In a game in which neither team shot above 36 percent from the field or 64 percent from the charity stripe, it’s perhaps unsurprising that neither side led by more than three points for the entirety of the second half.

With both squads struggling to connect, each made basket gained greater significance. And after Vermont failed to score a single field goal between the 10:24 and 3:45 marks of the second half, its three consecutive layups within two minutes of play seemed, comparatively, like an offensive onslaught. With those six points, the Catamounts took a three-point lead with 1:46 left in regulation, setting up Chambers’s trey 40 seconds later.

“[Chambers] has a tremendous amount of belief, and I think he relished being in that situation, that moment where he had to do something for us at a critical time,” Amaker said. “And he certainly did that.

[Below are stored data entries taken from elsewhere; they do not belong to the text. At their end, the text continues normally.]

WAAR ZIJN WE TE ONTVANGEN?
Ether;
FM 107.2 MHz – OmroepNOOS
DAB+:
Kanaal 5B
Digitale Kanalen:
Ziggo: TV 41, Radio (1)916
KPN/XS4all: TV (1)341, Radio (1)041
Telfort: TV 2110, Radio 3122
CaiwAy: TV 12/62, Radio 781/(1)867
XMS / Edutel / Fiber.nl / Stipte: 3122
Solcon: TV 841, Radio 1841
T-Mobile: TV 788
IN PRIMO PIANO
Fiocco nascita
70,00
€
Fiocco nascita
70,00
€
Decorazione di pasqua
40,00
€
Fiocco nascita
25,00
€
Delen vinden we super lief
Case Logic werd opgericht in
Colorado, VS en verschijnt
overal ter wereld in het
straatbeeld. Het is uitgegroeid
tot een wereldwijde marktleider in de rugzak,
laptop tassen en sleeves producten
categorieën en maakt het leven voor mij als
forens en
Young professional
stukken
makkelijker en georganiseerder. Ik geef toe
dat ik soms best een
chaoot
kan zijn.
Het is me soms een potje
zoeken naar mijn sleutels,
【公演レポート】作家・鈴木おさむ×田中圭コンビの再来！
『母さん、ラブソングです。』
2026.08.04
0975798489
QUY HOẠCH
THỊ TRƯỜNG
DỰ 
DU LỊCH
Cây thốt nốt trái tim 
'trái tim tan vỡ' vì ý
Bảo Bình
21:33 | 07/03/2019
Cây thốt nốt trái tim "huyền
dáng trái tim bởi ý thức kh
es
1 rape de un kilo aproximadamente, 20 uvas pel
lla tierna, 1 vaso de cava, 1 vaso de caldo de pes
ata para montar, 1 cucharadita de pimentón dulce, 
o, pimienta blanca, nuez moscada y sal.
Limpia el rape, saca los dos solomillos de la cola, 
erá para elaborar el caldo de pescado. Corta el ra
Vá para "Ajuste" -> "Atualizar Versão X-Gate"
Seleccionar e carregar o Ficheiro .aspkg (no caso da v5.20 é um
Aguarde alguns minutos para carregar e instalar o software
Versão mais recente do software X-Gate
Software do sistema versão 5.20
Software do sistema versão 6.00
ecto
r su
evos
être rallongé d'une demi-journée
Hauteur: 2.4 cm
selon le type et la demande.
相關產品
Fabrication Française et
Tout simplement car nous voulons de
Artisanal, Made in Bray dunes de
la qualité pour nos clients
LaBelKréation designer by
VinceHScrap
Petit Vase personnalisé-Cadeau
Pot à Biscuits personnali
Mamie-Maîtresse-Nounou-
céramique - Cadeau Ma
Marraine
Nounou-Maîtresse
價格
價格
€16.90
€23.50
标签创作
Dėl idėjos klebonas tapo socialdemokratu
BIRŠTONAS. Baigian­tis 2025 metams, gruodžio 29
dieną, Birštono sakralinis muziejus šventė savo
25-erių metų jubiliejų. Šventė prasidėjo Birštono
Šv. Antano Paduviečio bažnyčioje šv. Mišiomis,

We wouldn’t have asked for anything more than that—hitting a big three to tie it.”

But Vermont would have one more chance to steal the game before the buzzer rang, and turned to freshman Cam Ward to do so. With 36 seconds left on the clock, Ward sent up a high floater over co-captain Steve Moundou-Missi’s outstretched fingers. The shot clanked off the rim, and Miller once again came up with a timely board, sending the ball to Chambers who brought it up the floor. The point guard handed the rock to Saunders along the perimeter, who found Moundou-Missi open on the baseline. The big man caught the ball and put up the shot, drawing contact but no whistle. The shot failed to fall, and the game went into its first extra period.

Neither team managed to score a field goal in overtime until Vermont put in a layup with 2:07 to go. Saunders responded immediately, spinning down the left side of the lane and knocking down the bank shot to give Harvard the one-point lead, 47-46.

A Catamount three-pointer from Kurt Steidl and free throw from Trae Bell-Haynes, however, put the home team back in control, 50-47, with just 33 ticks to play.

But then Saunders found Miller for that fade-away, high-arcing triple to tie the game once more.

Bell-Haynes couldn’t respond to Miller’s trey, missing a layup on the next possession. As the teams then traded turnovers on the ensuing inbounds passes, five more minutes were added to the defensive stalemate.

It was only then that Harvard broke the game wide open.

The Crimson won the tip, and senior Kenyatta Smith immediately found Miller open on the arc for a deep three-pointer to put Harvard up, 53-50. Vermont’s layup on the following possession would be the last time it would score on the night, as Saunders shouldered the offensive burden to put the game away.

After the Catamounts’ bucket, Saunders received the ball from Chambers, spun on his defender’s back, and sunk a fade-away bank shot. Just over a minute later, he tipped in Chambers’s missed layup, giving his team a five-point advantage and all but sealing the victory.

“It was just one of those games where [it comes down to] which team is going to wilt a little bit,” Amaker said. “I thought once we were able to get a two-possession lead in the second overtime, it changed the dynamic of things.”

Saunders’s strong play continued a season-long trend for the wing, as he once again led the Crimson in scoring with 25 points. The senior almost doubled the Catamounts’ total number of steals, nabbing seven to Vermont’s four. Saunders was helped down low by Moundou-Missi, who totaled a career-high 17 rebounds in 38 minutes on the floor.

On the defensive end, Harvard tallied 10 blocks and 14 steals, marking season-highs in both categories. It also held the Catamounts to only 30.5 percent shooting from the field, a season-low for any Harvard opponent.

“We were putting so much energy on the defensive end to lock in and try to defend,” Amaker said. “[This was] just a terrific game…a hard-fought game in a hard-fought environment against a ball club that [has had] a tremendous amount of success.”